Between 1882 and 1968 over Four Thousand Six Hundred people were lynched. The victims were of all ages, race and genders. Since researching lynching in America, Renee Billingslea has been haunted by several aspects of this part of American history and lynchings use to perpetuate racial superiority and gender hierarchy amongst whites. Billingslea will present her art work created for the pedagogical installation, The Fabric or Race: Racial Violence and Lynching in America and discuss the importance of using of the visual art to address issue of race and injustice.

Georgetown University’s Working Group on Slavery Memory and Reconciliation has been charged to interpret the historical ties between certain sites on our campus, and make recommendations to assist our community in a fuller understanding of our history and contemporary aspects of race and culture at Georgetown University.
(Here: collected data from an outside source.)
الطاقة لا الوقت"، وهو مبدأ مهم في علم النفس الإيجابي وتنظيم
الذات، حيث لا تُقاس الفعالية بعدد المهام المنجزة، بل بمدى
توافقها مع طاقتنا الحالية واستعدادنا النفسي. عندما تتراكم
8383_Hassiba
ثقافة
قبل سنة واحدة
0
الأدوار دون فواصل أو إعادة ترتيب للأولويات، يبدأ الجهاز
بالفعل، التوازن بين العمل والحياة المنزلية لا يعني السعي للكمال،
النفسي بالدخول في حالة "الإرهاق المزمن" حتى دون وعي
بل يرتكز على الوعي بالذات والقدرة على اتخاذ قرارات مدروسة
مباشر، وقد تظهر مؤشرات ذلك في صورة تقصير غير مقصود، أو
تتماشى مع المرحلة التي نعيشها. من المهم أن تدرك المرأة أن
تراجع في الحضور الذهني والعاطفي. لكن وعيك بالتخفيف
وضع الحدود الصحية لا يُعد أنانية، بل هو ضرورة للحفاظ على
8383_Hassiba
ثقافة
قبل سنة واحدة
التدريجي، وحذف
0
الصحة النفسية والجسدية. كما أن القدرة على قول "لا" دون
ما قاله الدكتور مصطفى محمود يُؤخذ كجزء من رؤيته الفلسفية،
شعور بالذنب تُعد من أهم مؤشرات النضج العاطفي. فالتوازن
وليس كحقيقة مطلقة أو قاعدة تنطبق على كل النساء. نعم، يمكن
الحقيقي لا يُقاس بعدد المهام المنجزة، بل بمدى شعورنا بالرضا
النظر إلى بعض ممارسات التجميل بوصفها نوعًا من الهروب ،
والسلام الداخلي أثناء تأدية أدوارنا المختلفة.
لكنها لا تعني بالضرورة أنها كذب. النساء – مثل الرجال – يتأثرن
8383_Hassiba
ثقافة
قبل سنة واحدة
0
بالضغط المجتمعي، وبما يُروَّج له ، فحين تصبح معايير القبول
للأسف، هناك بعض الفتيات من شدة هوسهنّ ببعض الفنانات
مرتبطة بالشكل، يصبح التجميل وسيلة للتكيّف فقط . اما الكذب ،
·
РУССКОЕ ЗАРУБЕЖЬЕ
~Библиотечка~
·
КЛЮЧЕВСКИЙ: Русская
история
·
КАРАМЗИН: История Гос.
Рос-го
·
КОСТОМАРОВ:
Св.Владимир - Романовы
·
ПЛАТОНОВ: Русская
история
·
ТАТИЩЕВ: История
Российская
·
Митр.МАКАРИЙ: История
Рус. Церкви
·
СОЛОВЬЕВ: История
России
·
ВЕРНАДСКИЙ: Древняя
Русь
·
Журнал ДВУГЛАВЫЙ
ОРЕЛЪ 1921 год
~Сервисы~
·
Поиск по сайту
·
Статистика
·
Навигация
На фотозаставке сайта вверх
This presentation will highlight what the working group has learned regarding our history and the Jesuit connection to slavery, as well as share steps we have taken to move forward towards justice and truth. We believe this is a presentation that will benefit conference attendees, because as Jesuit colleges and universities, this is our shared history.

In 2015 Georgetown University's intergroup dialogue program, A Different Dialogue, partnered with faculty for the first time in the 6 years of the program's existence to create a credit bearing intergroup dialogue experience. This presentation will walk participants through the foundations of intergroup dialogue, the history of Georgetown's intergroup dialogue initiative, and the process of transforming the co‐curricular program to one deemed worthy of academic credit, while maintaining the saliency of Ignatian pedagogy and Jesuit values. This program will conclude with time allotted to attendees in which they will assess their progress in creating and developing an intergroup dialogue initiative at their institutions.

The Fall semester of 2015 has witnessed a resurgence of Black activism at America’s colleges and universities throughout the land. Students’ protests were sparked by escalating hostile racial climate on various campuses as well as deteriorating social and economic conditions heavily hitting Black and Latino communities in major cities and rural communities. At Georgetown University, our students held a rally in solidarity with students at the University of Missouri and other campuses, and in recognition of deteriorating social and economic conditions throughout our society. This presentation will highlight our University’s response and provide a forum for attendees to share their experiences and their unique institutional responses.